Nun hat der Film John Rabe beim Deutschen Filmpreis den wichtigsten Preis für den "Besten Film" erhalten und dabei den - ebenfalls nominierten - Film Baader Meinhof Komplex ausgestochen. Darüber hinaus gab es noch eine Auszeichnung in den Kategorien "Bester Hauptdarsteller", "Bestes Kostümbild" und "Bestes Szenenbild".

Und natürlich ist John Rabe ein guter, sehenswerter Film. Die Frage ist jedoch: Ist er ein großartiger Film? Ein Film, der mit einem Meisterwerk wie Schindlers Liste mithalten kann. Denn das - so wird man den Eindruck bei all den Massenszenen nicht los - war offenbar die Absicht der Filmemacher: Das, was uns die Amerikaner so grandios vorgemacht haben, nun endlich mit eigenen Mitteln zu inszenieren. Immerhin ziert das Filmplakat ein jüdisches Sprichwort, das im Film Schindlers Liste eine zentrale Rolle einnimmt: Wer ein Leben rettet, rettet die ganze Welt.

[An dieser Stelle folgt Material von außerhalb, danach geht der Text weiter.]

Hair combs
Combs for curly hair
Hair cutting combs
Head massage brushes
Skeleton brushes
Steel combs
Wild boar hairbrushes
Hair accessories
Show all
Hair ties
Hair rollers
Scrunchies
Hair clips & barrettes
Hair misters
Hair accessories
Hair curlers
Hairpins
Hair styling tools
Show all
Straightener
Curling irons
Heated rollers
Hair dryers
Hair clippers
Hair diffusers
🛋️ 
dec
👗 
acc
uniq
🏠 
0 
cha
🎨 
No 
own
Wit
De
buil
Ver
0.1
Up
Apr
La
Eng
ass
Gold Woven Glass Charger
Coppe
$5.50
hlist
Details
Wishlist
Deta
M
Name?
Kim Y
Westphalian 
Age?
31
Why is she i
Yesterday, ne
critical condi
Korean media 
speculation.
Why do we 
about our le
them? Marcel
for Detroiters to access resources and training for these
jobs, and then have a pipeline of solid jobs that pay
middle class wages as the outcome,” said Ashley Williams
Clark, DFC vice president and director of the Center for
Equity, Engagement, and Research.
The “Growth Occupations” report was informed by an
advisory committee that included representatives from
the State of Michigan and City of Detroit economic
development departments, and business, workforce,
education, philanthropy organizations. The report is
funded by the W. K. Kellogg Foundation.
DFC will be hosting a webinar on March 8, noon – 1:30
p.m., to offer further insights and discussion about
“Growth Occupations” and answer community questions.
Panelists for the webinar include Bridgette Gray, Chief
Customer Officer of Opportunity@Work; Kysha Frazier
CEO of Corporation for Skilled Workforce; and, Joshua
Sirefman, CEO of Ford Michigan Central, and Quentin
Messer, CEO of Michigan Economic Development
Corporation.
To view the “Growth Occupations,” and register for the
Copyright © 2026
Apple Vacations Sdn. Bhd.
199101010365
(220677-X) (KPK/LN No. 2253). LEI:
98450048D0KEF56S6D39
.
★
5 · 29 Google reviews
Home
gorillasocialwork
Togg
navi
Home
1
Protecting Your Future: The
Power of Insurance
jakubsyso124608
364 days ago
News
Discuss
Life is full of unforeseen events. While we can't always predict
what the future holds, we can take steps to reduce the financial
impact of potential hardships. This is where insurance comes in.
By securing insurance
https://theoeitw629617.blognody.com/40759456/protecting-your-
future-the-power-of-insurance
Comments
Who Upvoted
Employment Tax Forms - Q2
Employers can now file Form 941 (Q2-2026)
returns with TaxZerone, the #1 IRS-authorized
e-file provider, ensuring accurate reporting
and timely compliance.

Und leider muss man sagen: Nein. Ein grandioser Film ist John Rabe schlichtweg nicht. Um Emotionen zu erzeugen, schwankt der Film zwischen Horrorbildern (zum Beispiel von abgeschlagenen Köpfen) und grauenvollen Kitschszenen, sei es die "heile Welt" in irgendwelchen Eheszenen, oder - ganz furchtbar - am Ende, als die anderen zum Abschied ein "For he is a jolly good fellow" anstimmen.

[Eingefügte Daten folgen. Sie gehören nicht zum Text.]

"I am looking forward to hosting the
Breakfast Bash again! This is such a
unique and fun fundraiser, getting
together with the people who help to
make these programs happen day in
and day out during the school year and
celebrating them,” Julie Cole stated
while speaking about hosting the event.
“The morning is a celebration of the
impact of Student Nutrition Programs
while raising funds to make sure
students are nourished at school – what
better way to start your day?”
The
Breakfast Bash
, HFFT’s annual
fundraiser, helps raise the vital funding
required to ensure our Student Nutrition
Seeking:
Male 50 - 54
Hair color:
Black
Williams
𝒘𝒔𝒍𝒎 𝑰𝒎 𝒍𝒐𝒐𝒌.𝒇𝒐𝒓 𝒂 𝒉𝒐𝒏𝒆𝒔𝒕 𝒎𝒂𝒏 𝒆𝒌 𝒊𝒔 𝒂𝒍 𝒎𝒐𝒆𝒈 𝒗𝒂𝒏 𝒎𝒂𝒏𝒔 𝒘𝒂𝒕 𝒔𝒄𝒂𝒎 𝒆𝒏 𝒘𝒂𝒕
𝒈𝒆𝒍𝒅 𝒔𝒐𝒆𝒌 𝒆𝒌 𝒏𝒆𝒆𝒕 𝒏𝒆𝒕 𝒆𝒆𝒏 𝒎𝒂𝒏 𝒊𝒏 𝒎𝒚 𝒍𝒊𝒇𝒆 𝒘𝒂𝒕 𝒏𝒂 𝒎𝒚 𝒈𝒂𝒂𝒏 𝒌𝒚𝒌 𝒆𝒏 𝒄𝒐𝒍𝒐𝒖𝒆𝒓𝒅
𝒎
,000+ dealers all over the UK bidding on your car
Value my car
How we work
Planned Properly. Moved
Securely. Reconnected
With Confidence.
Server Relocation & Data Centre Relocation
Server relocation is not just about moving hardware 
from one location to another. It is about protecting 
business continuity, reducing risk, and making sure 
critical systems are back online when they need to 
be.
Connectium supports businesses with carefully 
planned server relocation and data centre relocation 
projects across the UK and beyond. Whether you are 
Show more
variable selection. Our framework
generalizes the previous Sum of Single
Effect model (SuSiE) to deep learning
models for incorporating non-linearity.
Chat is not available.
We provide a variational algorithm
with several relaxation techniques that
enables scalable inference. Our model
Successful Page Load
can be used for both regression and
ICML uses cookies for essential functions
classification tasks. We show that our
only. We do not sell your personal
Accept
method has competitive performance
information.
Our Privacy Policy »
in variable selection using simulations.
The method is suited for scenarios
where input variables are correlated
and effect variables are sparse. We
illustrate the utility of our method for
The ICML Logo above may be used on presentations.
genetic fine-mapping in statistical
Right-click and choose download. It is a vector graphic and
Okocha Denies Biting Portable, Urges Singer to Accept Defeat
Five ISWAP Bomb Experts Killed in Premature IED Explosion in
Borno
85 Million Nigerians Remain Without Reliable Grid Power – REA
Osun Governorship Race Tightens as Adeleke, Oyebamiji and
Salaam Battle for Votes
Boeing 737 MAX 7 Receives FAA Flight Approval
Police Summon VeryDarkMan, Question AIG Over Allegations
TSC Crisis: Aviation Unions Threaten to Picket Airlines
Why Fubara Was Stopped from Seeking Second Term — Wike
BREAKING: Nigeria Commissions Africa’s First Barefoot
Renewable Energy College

Und das ist das Bedauerliche an John Rabe. Man findet viel Pathos und Kitsch, aber kaum Tiefen. Es gibt zwei Völker, die man sauber in die Kategorien "Opfer" (Chinesen) und "kaltblütige Killer" (Japaner) eingeteilt hat. Dadurch bleiben sie uns jedoch merkwürdig fremd, sie erzeugen je nachdem Mitleid oder Kopfschütteln, aber es gelingt dem Film nicht, sie uns näher zu bringen, ihr tatsächliches Leiden fühlbar zu machen. Als Identifikationsfiguren bleiben also nur die europäisch/amerikanischen "Herrenmenschen", die als großmütige und stets überlegene Retter Schicksal spielen dürfen. Rabe verkörpert dabei ebenfalls ein Klischee, das des braven, pflichtbewussten Deutschen, der seine Frau liebt und nachts Klavier spielt. Das reicht jedoch nicht, um uns die Figur wirklich nahe zu bringen.

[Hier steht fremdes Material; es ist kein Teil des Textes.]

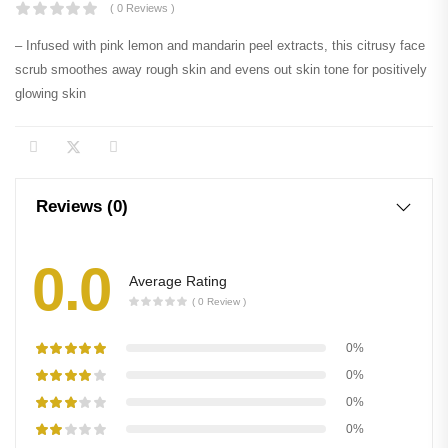
( 0 Reviews )
– Infused with pink lemon and mandarin peel extracts, this citrusy face
scrub smoothes away rough skin and evens out skin tone for positively
glowing skin
Reviews (0)
0.0
Average Rating
( 0 Review )
0%
0%
0%
0%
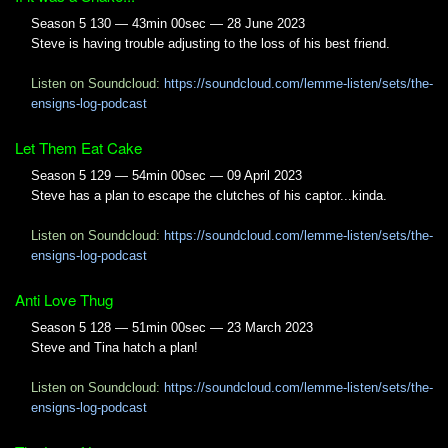
Season 5 130 — 43min 00sec — 28 June 2023
Steve is having trouble adjusting to the loss of his best friend.
Listen on Soundcloud:
https://soundcloud.com/lemme-listen/sets/the-
ensigns-log-podcast
Let Them Eat Cake
Season 5 129 — 54min 00sec — 09 April 2023
Steve has a plan to escape the clutches of his captor...kinda.
Listen on Soundcloud:
https://soundcloud.com/lemme-listen/sets/the-
ensigns-log-podcast
Anti Love Thug
Season 5 128 — 51min 00sec — 23 March 2023
Steve and Tina hatch a plan!
Listen on Soundcloud:
https://soundcloud.com/lemme-listen/sets/the-
ensigns-log-podcast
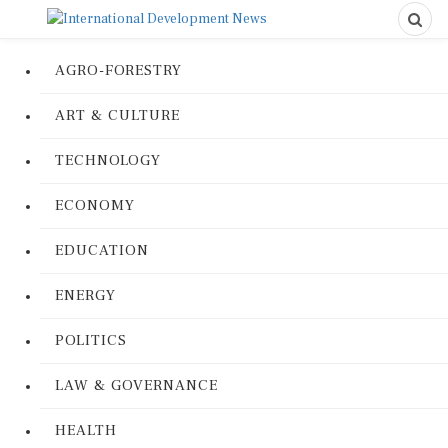
AGRO-FORESTRY
ART & CULTURE
TECHNOLOGY
ECONOMY
EDUCATION
ENERGY
POLITICS
LAW & GOVERNANCE
HEALTH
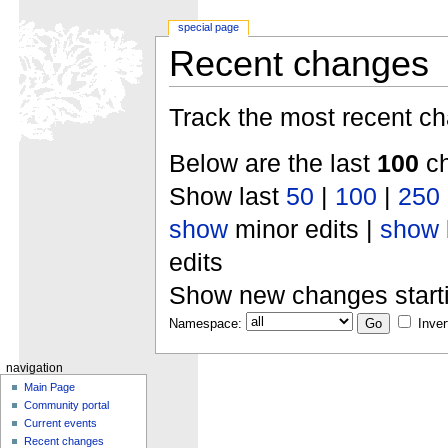
special page
Recent changes
Track the most recent ch
Below are the last
100
ch
Show last
50
|
100
|
250
show
minor edits |
show
edits
Show new changes start
Namespace:
Inver
navigation
Main Page
Community portal
Current events
Recent changes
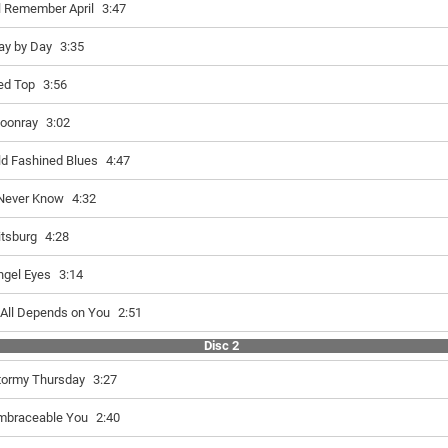
'll Remember April
3:47
ay by Day
3:35
ed Top
3:56
oonray
3:02
ld Fashined Blues
4:47
 Never Know
4:32
itsburg
4:28
ngel Eyes
3:14
t All Depends on You
2:51
Disc 2
tormy Thursday
3:27
mbraceable You
2:40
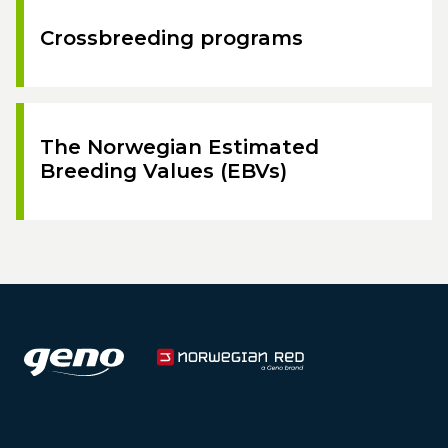
Crossbreeding programs
The Norwegian Estimated
Breeding Values (EBVs)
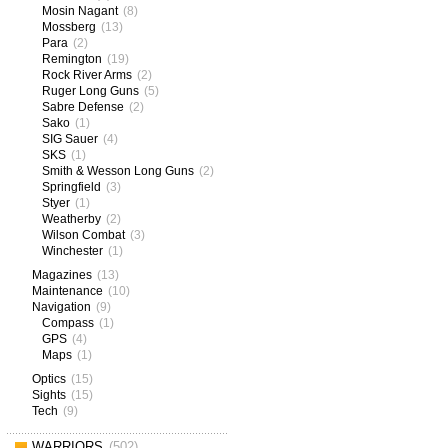
Mosin Nagant
(8)
Mossberg
(13)
Para
(2)
Remington
(19)
Rock River Arms
(2)
Ruger Long Guns
(5)
Sabre Defense
(2)
Sako
(1)
SIG Sauer
(4)
SKS
(1)
Smith & Wesson Long Guns
(2)
Springfield
(3)
Styer
(1)
Weatherby
(2)
Wilson Combat
(3)
Winchester
(1)
Magazines
(13)
Maintenance
(10)
Navigation
(9)
Compass
(1)
GPS
(4)
Maps
(1)
Optics
(15)
Sights
(15)
Tech
(9)
WARRIORS
(502)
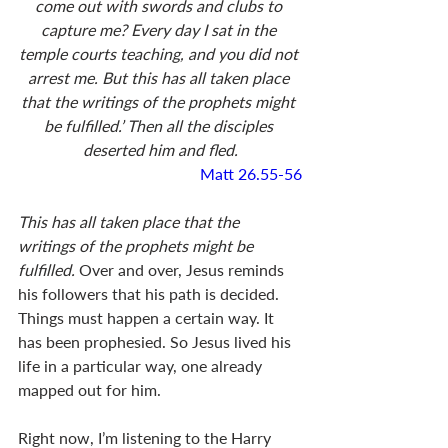
come out with swords and clubs to 
capture me? Every day I sat in the 
temple courts teaching, and you did not 
arrest me. But this has all taken place 
that the writings of the prophets might 
be fulfilled.’ Then all the disciples 
deserted him and fled.
Matt 26.55-56
This has all taken place that the 
writings of the prophets might be 
fulfilled. 
Over and over, Jesus reminds 
his followers that his path is decided. 
Things must happen a certain way. It 
has been prophesied. So Jesus lived his 
life in a particular way, one already 
mapped out for him. 
Right now, I’m listening to the Harry 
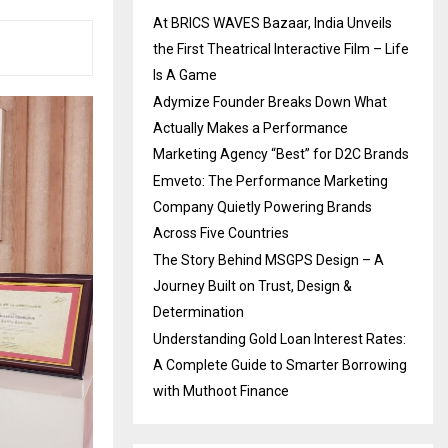
At BRICS WAVES Bazaar, India Unveils
the First Theatrical Interactive Film – Life
Is A Game
Adymize Founder Breaks Down What
Actually Makes a Performance
Marketing Agency “Best” for D2C Brands
Emveto: The Performance Marketing
Company Quietly Powering Brands
Across Five Countries
The Story Behind MSGPS Design – A
Journey Built on Trust, Design &
Determination
Understanding Gold Loan Interest Rates:
A Complete Guide to Smarter Borrowing
with Muthoot Finance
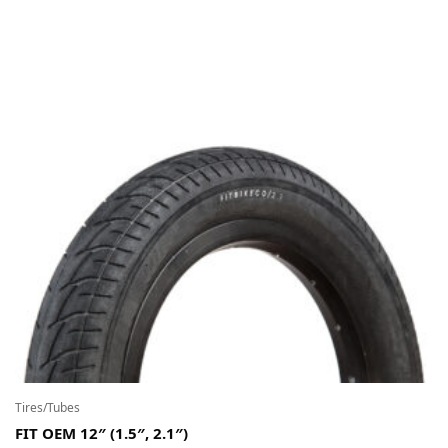
Tires/Tubes
FIT OEM 12″ (1.5″, 2.1″)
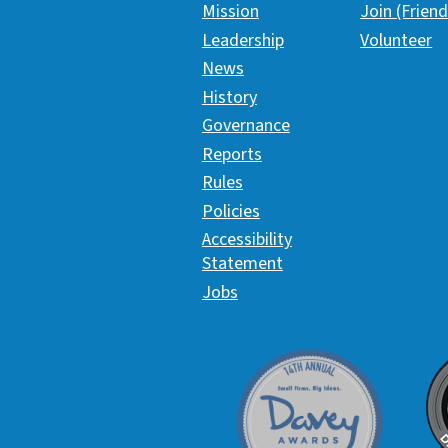
Mission
Join (Friend
Leadership
Volunteer
News
History
Governance
Reports
Rules
Policies
Accessibility
Statement
Jobs
Davey Award
C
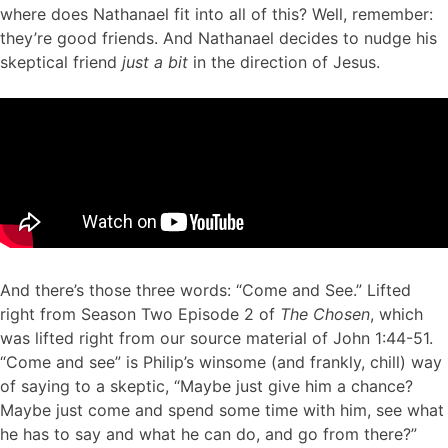
where does Nathanael fit into all of this? Well, remember:
they’re good friends. And Nathanael decides to nudge his
skeptical friend
just a bit
in the direction of Jesus.
And
there’s those three words: “Come and See.” Lifted
right from Season Two Episode 2 of
The Chosen
, which
was lifted right from our source material of John 1:44-51.
“Come and see” is Philip’s winsome (and frankly, chill) way
of saying to a skeptic, “Maybe just give him a chance?
Maybe just come and spend some time with him, see what
he has to say and what he can do, and go from there?”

Dass noch nie ein deutscher Film in China mit so vielen Filmrollen gestartet ist, während man den japanischen Markt von vorneherein abschrieb, zeugt von einem gewissen Kalkül. Da bleibt nur zu hoffen, dass die Chinesen nicht merken, dass sie in diesem Film nur undankbare Statistenrollen einnehmen. Eine Figur wie zum Beispiel die des Itzhak Stern in Schindlers Liste sucht man bei John Rabe vergeblich. Daher erzeugt der Film - außer dem Grauen - auch sonst keine Emotionen. Es gibt keine Trauer, es gibt auch keine Freude. Was bleibt, ist die Spannung eines Hollywood-Unterhaltungsfilms und die Erkenntnis, dass eine große Geschichte und ein großer Aufwand nicht automatisch einen großen Film garantieren.